Exercise material

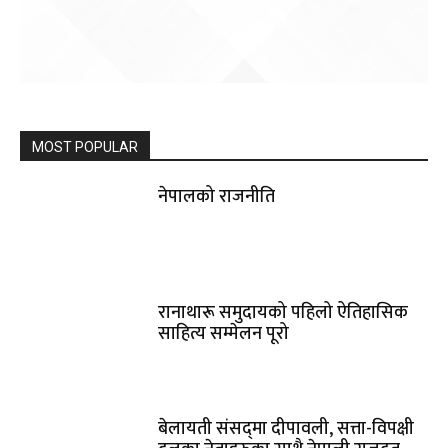
MOST POPULAR
नेपालको राजनीति
रानाथारू समुदायको पहिलो ऐतिहासिक
साहित्य सम्मेलन पूरो
बेलायती संसद्‌मा दीपावली‚ सत्ता-विपक्षी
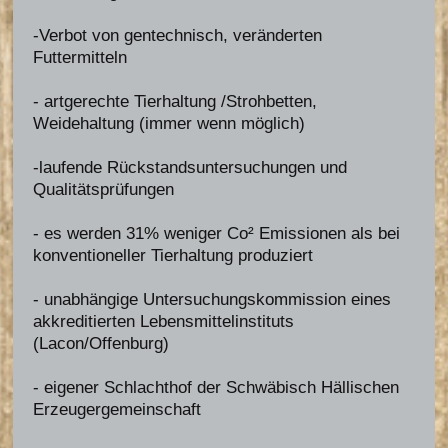
-Verbot von gentechnisch, veränderten
Futtermitteln
- artgerechte Tierhaltung /Strohbetten,
Weidehaltung (immer wenn möglich)
-laufende Rückstandsuntersuchungen und
Qualitätsprüfungen
- es werden 31% weniger Co² Emissionen als bei
konventioneller Tierhaltung produziert
- unabhängige Untersuchungskommission eines
akkreditierten Lebensmittelinstituts
(Lacon/Offenburg)
- eigener Schlachthof der Schwäbisch Hällischen
Erzeugergemeinschaft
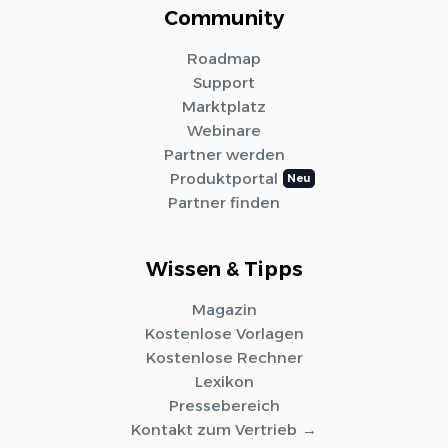
Community
Roadmap
Support
Marktplatz
Webinare
Partner werden
Produktportal
Partner finden
Wissen & Tipps
Magazin
Kostenlose Vorlagen
Kostenlose Rechner
Lexikon
Pressebereich
Kontakt zum Vertrieb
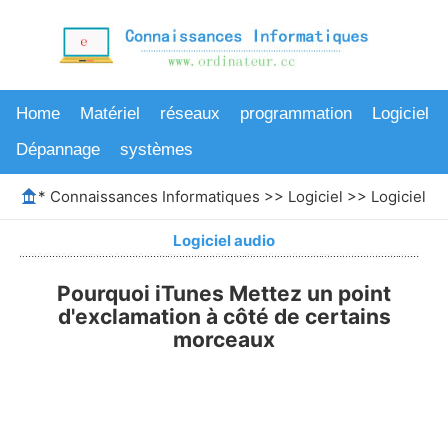
Home
Matériel
réseaux
programmation
Logiciel
Dépannage
systèmes
*
Connaissances Informatiques
>>
Logiciel
>>
Logiciel au
Logiciel audio
Pourquoi iTunes Mettez un point
d'exclamation à côté de certains
morceaux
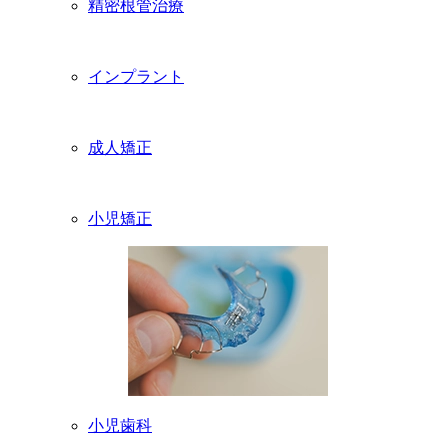
精密根管治療
インプラント
成人矯正
小児矯正
小児歯科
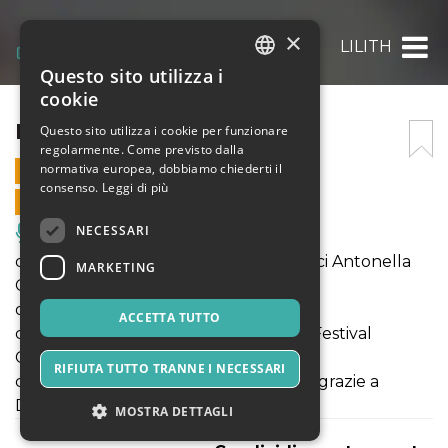
×
LILITH
Questo sito utilizza i
ITALIAN
cookie
ENGLISH
LILITH
Questo sito utilizza i cookie per funzionare
regolarmente. Come previsto dalla
SPANISH
normativa europea, dobbiamo chiederti il
18 MARZO 2023 - 21:00
consenso.
Leggi di più
VENDITE ONLINE TERMINATE
NECESSARI
Musica, Eventi Live, Club
di Rita Frongia con Angela Antonini luci Antonella
MARKETING
Colella
organizzazione Frida De Vreese con la
ACCETTA TUTTO
collaborazione del Teatro Metastasio/Festival
Contemporanea
RIFIUTA TUTTO TRANNE I NECESSARI
col contributo della Regione Toscana grazie a
Drama Teatro
MOSTRA DETTAGLI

Your assignment
When the word "TUTTO" appears in a line of the listing, copy that line.

Exercise answer
ACCETTA TUTTO
RIFIUTA TUTTO TRANNE I NECESSARI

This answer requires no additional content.